Broadband internet service providers (ISPs) must now get customers to opt in for the sharing and use of sensitive information. Additionally, ISPs will be required "to provide customers with clear, conspicuous and persistent notice about the information they collect, how it may be used and with whom it may be shared, as well as how customers can change their privacy preferences," according to the new FCC privacy rules.
Rebecca Herold, CEO of Privacy Professor, said the ISP privacy rules from the Federal Communications Commission (FCC) are long overdue and a good start.
"However, as with any initial set of privacy rules, it hasn't yet met the mark in providing all the protections necessary in today's world, where the data created through internet use is an electronic extension and representation of every person's self," Herold told SearchSecurity.

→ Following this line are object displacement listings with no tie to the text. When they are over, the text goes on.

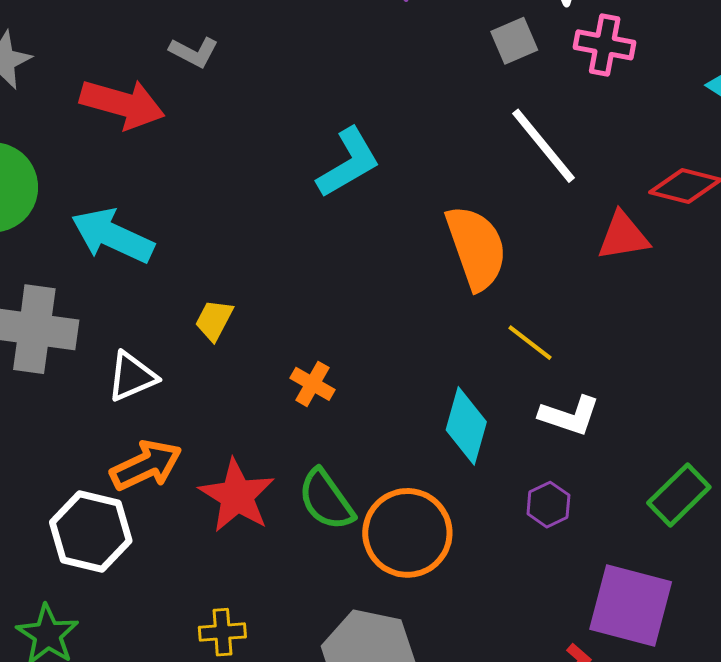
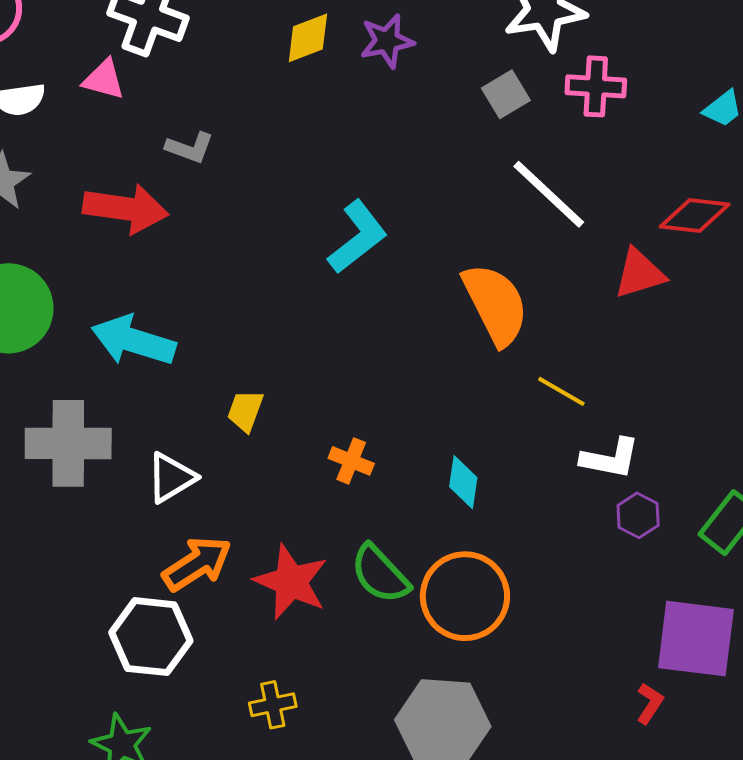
cyan diamond: (466, 426) -> (463, 482), moved, size x0.7
purple hexagon: (548, 505) -> (638, 515), moved
yellow cross: (222, 632) -> (273, 705), moved

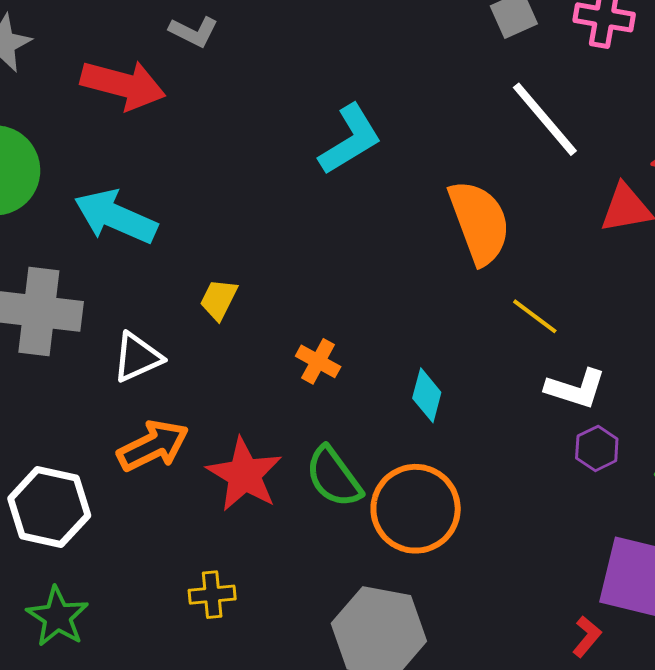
white hexagon: (151, 637) -> (49, 507), moved

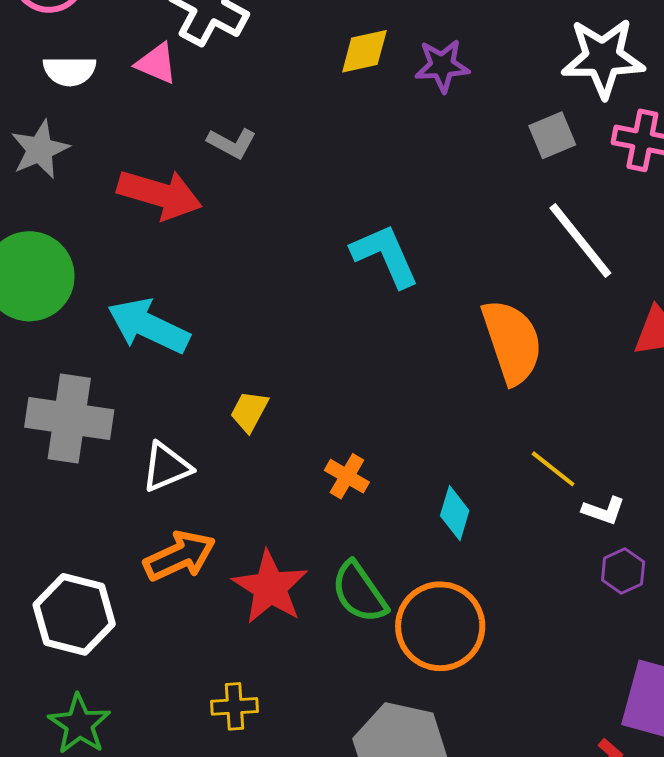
cyan L-shape: (350, 140) -> (385, 255), turned -84
yellow line: (535, 316) -> (553, 469), moved
white L-shape: (576, 389) -> (604, 511), size x0.7

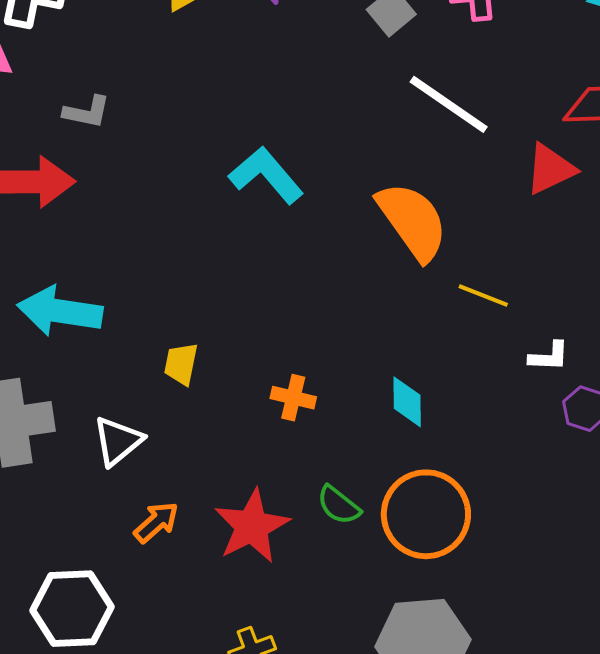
yellow line: (553, 469) -> (483, 295), moved
orange arrow: (180, 556) -> (156, 522), size x0.7
red star: (270, 587) -> (252, 526), turned 30
green semicircle: (359, 592) -> (339, 505), size x0.7

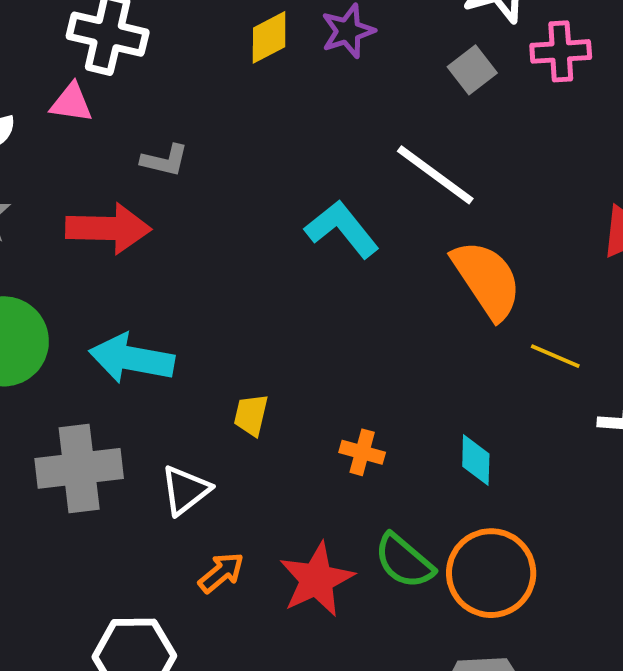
white line: (449, 104) -> (435, 175), moved
green semicircle: (339, 505) -> (404, 561), size x1.4

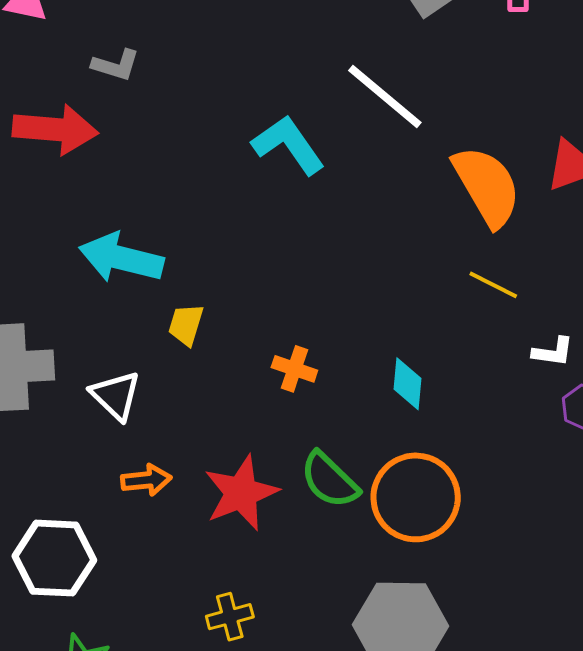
orange semicircle: (487, 280) -> (487, 186), moved
cyan arrow: (132, 359) -> (121, 258), moved
white triangle: (185, 490) -> (116, 396), turned -42
orange arrow: (221, 573) -> (146, 480), turned 30

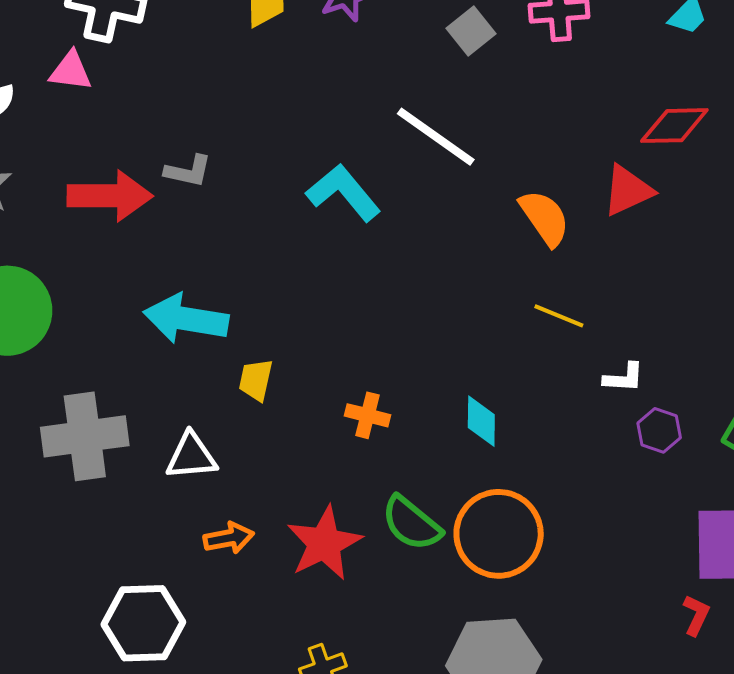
gray L-shape: (116, 65) -> (188, 171), moved
orange semicircle: (487, 186) -> (545, 218), size x0.7
white triangle: (116, 396) -> (191, 456), turned -44

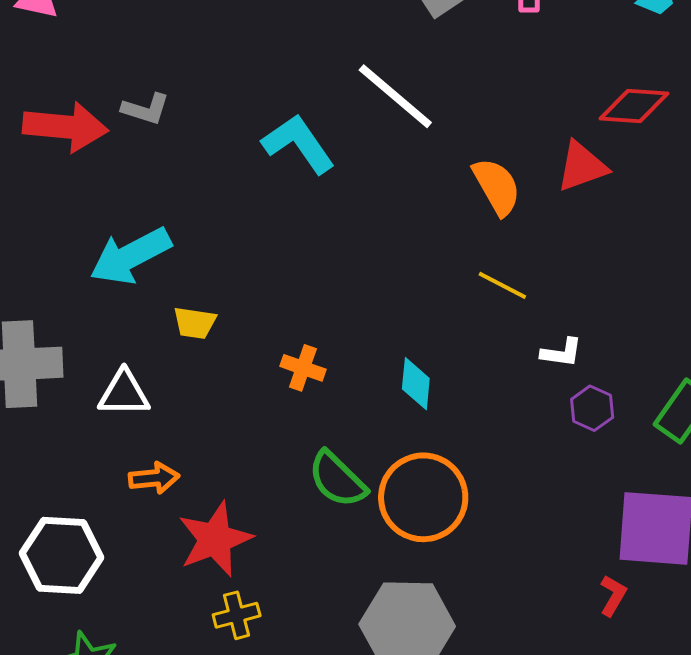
cyan arrow: (186, 319) -> (131, 256), turned -42
yellow trapezoid: (256, 380) -> (195, 323), turned -99
red star: (324, 543) -> (215, 539), moved

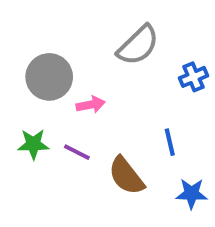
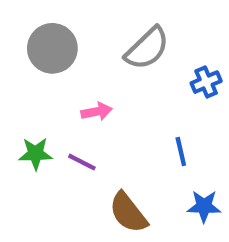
gray circle: (49, 77) -> (52, 48), moved
brown semicircle: (126, 176) -> (128, 213), moved

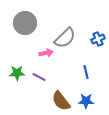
gray semicircle: (147, 48) -> (65, 38), moved
blue star: (204, 206) -> (86, 101), moved

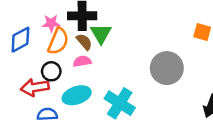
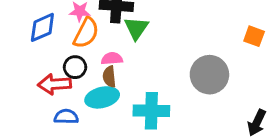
brown semicircle: (84, 42) -> (109, 77), moved, turned -150
cyan cross: (120, 103) -> (151, 111), turned -36

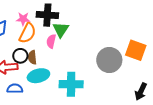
orange square: (254, 36) -> (136, 50), moved, size x1.5
pink semicircle: (112, 59) -> (51, 41), moved, turned -72
brown semicircle: (109, 77) -> (32, 57), moved

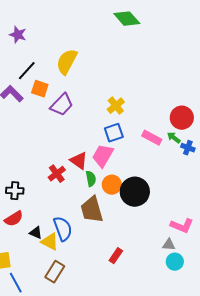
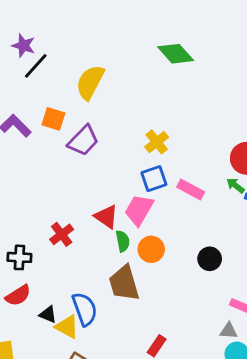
green diamond: (127, 19) -> (176, 54), moved
black line: (27, 71) -> (36, 66), moved
pink rectangle: (152, 138) -> (191, 190), moved
red cross: (57, 174) -> (62, 234), moved
black circle: (135, 192) -> (210, 259), moved, size x0.6

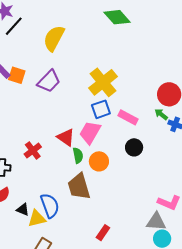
orange square: (53, 119) -> (17, 75), moved
yellow cross: (157, 142) -> (103, 82), size x1.6
black circle: (210, 259) -> (134, 147), moved
yellow triangle: (67, 327) -> (37, 219), turned -42
gray triangle: (229, 331) -> (156, 222), size x1.5

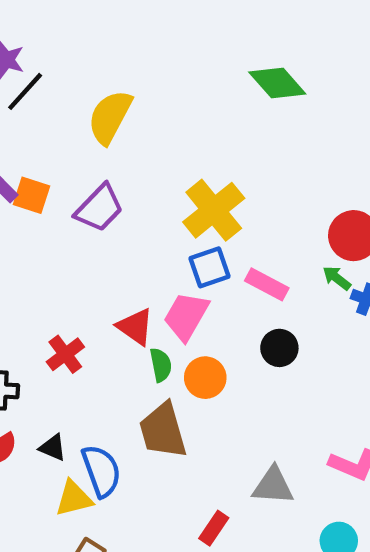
green diamond: (117, 17) -> (277, 83), moved
black triangle: (23, 210) -> (53, 448), moved
gray triangle: (156, 222) -> (273, 486), moved

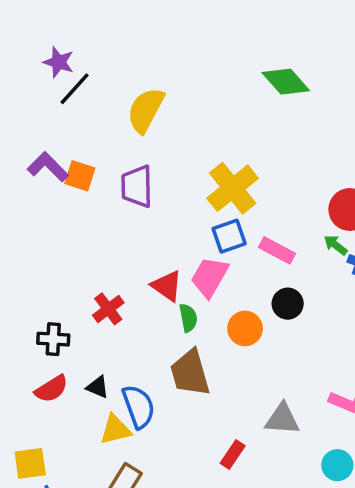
purple trapezoid: (99, 208) -> (137, 186), turned 135
orange circle: (205, 378) -> (245, 328), moved

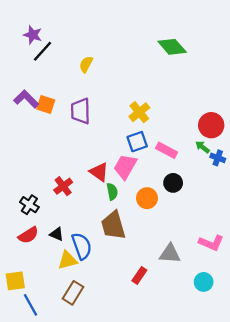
yellow semicircle: (146, 110) -> (86, 64), size x0.6
yellow cross: (233, 188) -> (139, 112), size x0.7
black cross: (53, 339) -> (29, 205), turned 30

According to the announcement issued by the FCC, "The rules specify categories of information that are considered sensitive, which include precise geolocation, financial information, health information, children's information, social security numbers, web-browsing history, app-usage history and the content of communications."
Herold said ISPs have long been protected from the same privacy criticism as Google or Facebook because users often don't know how much data ISPs gather.
"It is not apparent what their ISPs are doing when they are connecting to the internet; once they set internet connectivity up, it just happens whenever they want to get on," Herold said. "They do not see all the data being generated from their activities on and through the internet. Out of sight, out of mind ... without seeing the massive amount of ISP data they generate, they are oblivious."
The new ISP privacy rules allow the use of nonsensitive information, including email address and service-tier information, as long as ISPs offer their customers the option to opt out to block the ISP from using or sharing that data.
ISPs will also be required to comply with transparency requirements and data breach notification guidelines. According to the rules, broadband providers are required to have "reasonable data security practices and guidelines" for ISPs, including implementing "robust customer authentication tools" and "relevant industry best practices." The new rules apply only to broadband and other telecommunications service providers, so websites and other edge services will not be affected.
However, Herold noticed a few potential loopholes and issues with the new ISP privacy rules. According to Herold, the FCC didn't include many specifics that could become issues, including what constitutes "reasonable measures to protect customer data," what kind of precautions need to be taken to prevent reidentifying de-identified data, and what qualifies as an "unidentifiable format" for de-identified data.
"I know from my many years of working with businesses that when it comes to implementing security, a large portion of them will only do what is explicitly required by law," Herold said. "As a result, most ISPs will probably not significantly improve their security practices under these new rules. Without such specifics -- hello, loophole."